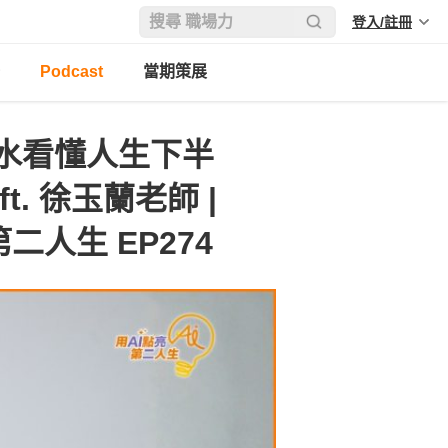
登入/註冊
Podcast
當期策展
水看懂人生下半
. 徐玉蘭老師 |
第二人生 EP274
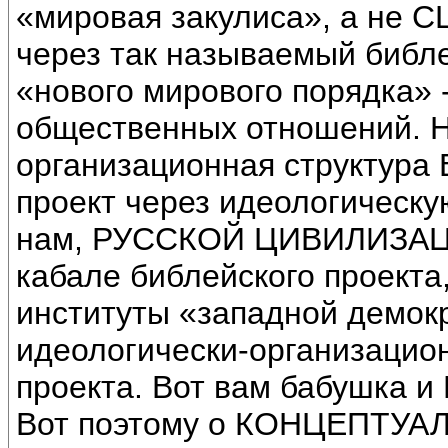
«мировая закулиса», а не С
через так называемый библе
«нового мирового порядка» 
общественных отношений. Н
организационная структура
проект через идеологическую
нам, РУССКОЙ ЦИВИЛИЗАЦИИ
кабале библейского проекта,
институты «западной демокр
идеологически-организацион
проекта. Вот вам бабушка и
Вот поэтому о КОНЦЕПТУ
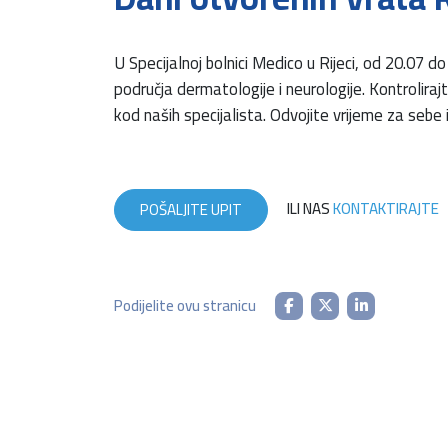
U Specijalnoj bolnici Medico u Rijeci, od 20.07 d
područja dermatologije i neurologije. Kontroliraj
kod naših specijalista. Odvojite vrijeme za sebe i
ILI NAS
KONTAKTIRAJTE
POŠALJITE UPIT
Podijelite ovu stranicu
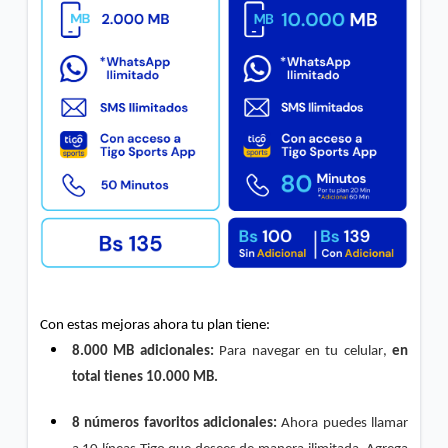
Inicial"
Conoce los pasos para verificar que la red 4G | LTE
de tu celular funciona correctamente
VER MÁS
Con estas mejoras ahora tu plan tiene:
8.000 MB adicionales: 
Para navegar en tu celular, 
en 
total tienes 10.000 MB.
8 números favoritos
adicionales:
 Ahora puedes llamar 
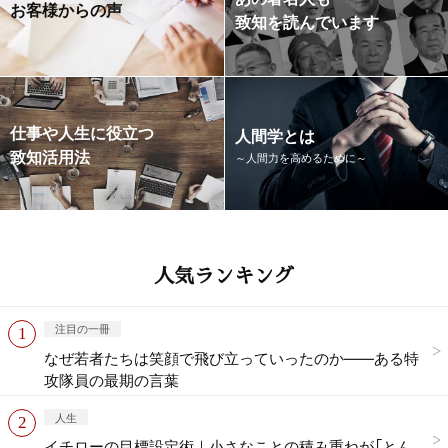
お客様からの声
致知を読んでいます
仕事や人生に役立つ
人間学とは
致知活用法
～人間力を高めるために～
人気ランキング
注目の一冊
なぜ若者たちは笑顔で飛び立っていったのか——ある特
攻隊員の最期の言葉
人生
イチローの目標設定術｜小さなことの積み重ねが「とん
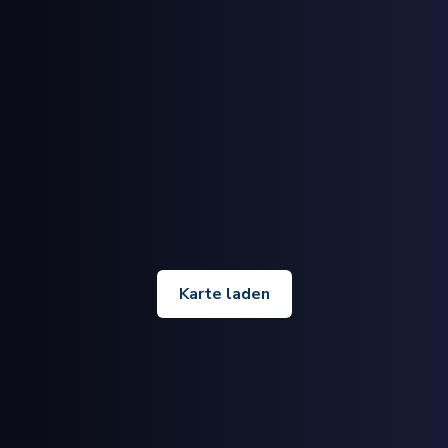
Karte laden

##############################

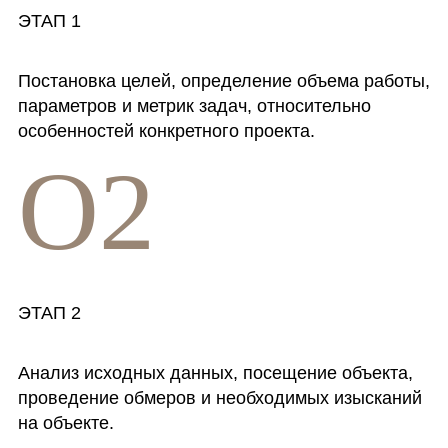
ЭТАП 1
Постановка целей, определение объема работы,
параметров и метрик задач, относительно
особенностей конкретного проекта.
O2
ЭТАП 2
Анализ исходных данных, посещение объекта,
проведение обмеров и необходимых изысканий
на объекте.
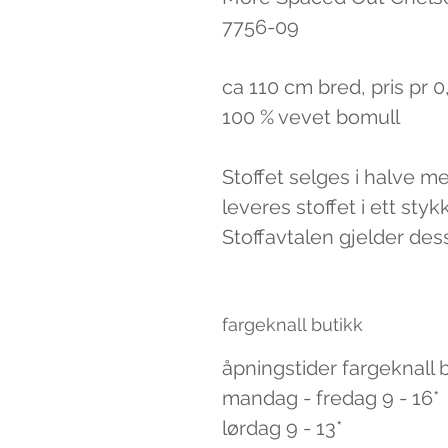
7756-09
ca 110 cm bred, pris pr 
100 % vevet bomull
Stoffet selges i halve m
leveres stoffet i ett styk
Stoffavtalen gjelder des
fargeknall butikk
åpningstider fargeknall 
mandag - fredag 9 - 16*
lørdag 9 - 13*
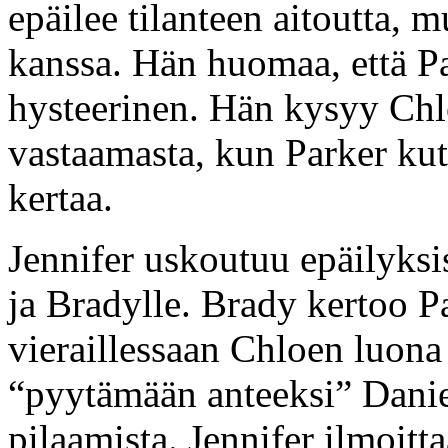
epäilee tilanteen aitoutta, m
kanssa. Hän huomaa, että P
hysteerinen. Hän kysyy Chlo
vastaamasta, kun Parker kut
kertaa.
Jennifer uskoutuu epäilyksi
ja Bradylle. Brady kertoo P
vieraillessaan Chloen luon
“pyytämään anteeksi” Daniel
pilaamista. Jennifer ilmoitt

##############################

The response must repeat exactly the lines above from the one with "lørdag 9 - 13*" through the one with "pilaamista. Jennifer ilmoitt", including both, and must contain no pictures and no other text.

lørdag 9 - 13*
epäilee tilanteen aitoutta, m
kanssa. Hän huomaa, että P
hysteerinen. Hän kysyy Chlo
vastaamasta, kun Parker kut
kertaa.
Jennifer uskoutuu epäilyksi
ja Bradylle. Brady kertoo P
vieraillessaan Chloen luon
“pyytämään anteeksi” Daniel
pilaamista. Jennifer ilmoitt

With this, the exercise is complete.